BEGIN Records shown

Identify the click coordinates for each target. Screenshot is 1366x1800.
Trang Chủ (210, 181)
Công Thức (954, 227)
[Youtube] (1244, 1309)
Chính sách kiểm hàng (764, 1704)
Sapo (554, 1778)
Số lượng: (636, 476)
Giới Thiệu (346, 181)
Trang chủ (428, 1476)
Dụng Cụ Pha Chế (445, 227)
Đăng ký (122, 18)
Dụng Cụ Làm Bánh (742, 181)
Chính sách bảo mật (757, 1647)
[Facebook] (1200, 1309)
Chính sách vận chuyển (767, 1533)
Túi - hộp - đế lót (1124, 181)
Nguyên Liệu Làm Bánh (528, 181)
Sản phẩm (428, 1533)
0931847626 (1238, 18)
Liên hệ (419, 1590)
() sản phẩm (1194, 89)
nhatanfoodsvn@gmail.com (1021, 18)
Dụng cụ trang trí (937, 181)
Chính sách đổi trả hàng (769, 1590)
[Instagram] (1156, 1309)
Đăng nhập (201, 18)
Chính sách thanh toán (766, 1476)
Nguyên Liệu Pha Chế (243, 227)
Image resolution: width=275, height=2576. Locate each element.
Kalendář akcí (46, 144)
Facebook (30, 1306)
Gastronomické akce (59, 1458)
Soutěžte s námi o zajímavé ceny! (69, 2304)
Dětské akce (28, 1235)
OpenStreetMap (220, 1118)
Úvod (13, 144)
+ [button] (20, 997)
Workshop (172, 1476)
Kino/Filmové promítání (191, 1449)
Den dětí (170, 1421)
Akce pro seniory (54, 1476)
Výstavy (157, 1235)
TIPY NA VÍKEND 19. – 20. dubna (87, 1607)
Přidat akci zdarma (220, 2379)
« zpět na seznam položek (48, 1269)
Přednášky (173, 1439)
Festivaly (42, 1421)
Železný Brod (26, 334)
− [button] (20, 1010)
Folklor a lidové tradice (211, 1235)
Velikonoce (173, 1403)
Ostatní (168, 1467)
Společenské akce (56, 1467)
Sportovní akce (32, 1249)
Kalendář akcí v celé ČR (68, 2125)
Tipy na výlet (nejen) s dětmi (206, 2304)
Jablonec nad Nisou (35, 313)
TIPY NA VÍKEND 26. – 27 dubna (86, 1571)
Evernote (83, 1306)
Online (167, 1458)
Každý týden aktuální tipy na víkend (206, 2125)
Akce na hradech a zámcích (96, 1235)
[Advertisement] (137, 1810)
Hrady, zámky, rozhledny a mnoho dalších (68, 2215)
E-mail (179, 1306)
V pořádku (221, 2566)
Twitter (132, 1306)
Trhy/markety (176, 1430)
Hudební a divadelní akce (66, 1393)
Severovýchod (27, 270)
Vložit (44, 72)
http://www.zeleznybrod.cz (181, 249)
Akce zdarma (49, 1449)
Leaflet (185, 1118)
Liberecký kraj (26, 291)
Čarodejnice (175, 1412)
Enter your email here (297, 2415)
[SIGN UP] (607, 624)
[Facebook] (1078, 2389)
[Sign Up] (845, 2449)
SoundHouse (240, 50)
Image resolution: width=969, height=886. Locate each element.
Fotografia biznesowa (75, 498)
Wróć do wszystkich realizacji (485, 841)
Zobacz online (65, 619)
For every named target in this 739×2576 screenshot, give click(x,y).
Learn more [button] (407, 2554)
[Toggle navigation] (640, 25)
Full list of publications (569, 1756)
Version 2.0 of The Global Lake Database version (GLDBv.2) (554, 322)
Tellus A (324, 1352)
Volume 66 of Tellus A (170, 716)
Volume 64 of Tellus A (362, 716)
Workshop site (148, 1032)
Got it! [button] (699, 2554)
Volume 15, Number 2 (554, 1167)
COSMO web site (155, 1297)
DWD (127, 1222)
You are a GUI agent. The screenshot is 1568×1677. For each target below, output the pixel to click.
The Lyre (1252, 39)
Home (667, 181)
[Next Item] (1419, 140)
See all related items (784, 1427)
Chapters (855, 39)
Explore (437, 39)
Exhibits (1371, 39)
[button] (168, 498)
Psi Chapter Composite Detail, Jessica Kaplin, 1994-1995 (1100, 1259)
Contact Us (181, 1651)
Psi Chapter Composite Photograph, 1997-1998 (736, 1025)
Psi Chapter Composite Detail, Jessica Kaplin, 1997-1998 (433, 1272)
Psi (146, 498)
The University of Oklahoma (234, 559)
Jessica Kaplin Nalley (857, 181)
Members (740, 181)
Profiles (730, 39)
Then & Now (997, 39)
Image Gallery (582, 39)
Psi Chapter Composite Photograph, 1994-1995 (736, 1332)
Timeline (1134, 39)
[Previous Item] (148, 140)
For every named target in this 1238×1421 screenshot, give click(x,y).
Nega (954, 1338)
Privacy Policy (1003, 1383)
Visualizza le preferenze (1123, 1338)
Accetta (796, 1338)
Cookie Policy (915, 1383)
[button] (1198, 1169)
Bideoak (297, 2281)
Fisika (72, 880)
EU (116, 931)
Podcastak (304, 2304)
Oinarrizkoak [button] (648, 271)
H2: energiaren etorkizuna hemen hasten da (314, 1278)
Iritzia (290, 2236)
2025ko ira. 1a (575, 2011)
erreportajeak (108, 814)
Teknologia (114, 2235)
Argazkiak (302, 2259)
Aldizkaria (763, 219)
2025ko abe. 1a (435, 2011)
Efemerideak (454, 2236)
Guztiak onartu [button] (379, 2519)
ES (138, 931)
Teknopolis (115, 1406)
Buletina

END Records shown

### Exercise brief
Set down each line of the material verbatim, from the first line through the line that contains "[Facebook] (1200, 1309)".

### Task response
Identify the click coordinates for each target. Screenshot is 1366x1800.
Trang Chủ (210, 181)
Công Thức (954, 227)
[Youtube] (1244, 1309)
Chính sách kiểm hàng (764, 1704)
Sapo (554, 1778)
Số lượng: (636, 476)
Giới Thiệu (346, 181)
Trang chủ (428, 1476)
Dụng Cụ Pha Chế (445, 227)
Đăng ký (122, 18)
Dụng Cụ Làm Bánh (742, 181)
Chính sách bảo mật (757, 1647)
[Facebook] (1200, 1309)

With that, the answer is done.